Diabetes has become a serious epidemic in the United States, with nearly 29 million people being affected and another eight million suspected of being undiagnosed. Living with the disease can seem like a nightmare, as it requires constant food intake monitoring, frequent doctor visits to avoid complication, and developing an increased risk of many potentially fatal conditions. However, living in these modern times grants us many luxuries, and this may soon extend to those who are currently treating diabetes.
Studies involving genetically engineered human cells producing insulin have proven to be effective in keeping blood sugar levels within normal limits in mouse studies, and if that isn’t amazing enough, digital sensors combined with living tissue can help track the level of insulin being produced right on your smartphone. These insulin-producing cells can act like factories that efficiently manufacture and deliver the insulin hormone, and with the use of the typical smartphone, you can track all the relevant diabetic information, giving better control to the patient.
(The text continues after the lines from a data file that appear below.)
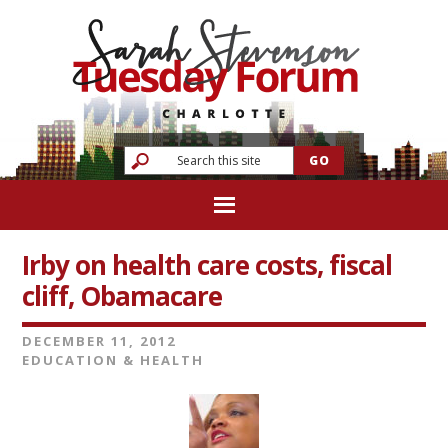
Irby on health care costs, fiscal
cliff, Obamacare
DECEMBER 11, 2012
EDUCATION & HEALTH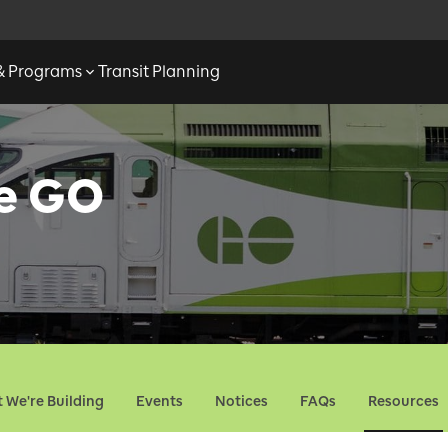
 & Programs
Transit Planning
ne GO
 We're Building
Events
Notices
FAQs
Resources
The researchers of this biotechnology achieved this revolutionary new diabetic treatment by creating custom cells that produced insulin when illuminated by far-red light—a similar wavelength to that emitted by therapy bulbs and infrared saunas. They then added a soft biocompatible sheath that contained wirelessly-powered red LED lights to create HydrogeLEDs that could be turned on or off by an external electromagnetic field.
With all the elements in place, the researchers implanted the LED light system into the skin of diabetic mice, and with the use of a smartphone application, were able to remotely control insulin dose administration with the simple tap of the screen. A lot of thought was put into this device, as a custom-coded smartphone algorithm was developed to coincide with it, allowing the researchers to avoid any negative side effects that may come about by other various hormone imbalances.
Going one step further, a Bluetooth-enabled blood glucose monitor was added into the mix to create instant feedback between the therapeutic cells and the diagnostic device. They found that with this combination, diabetic animals rapidly achieved and maintained stable blood glucose levels for a period of several weeks.
Despite only being a small study, this leap into linking digital signaling with genetically engineered human cells can potentially be a new trend for therapy. Being able to track every aspect of diabetes control, and possibly other diseases, with the use of a smartphone may be the future.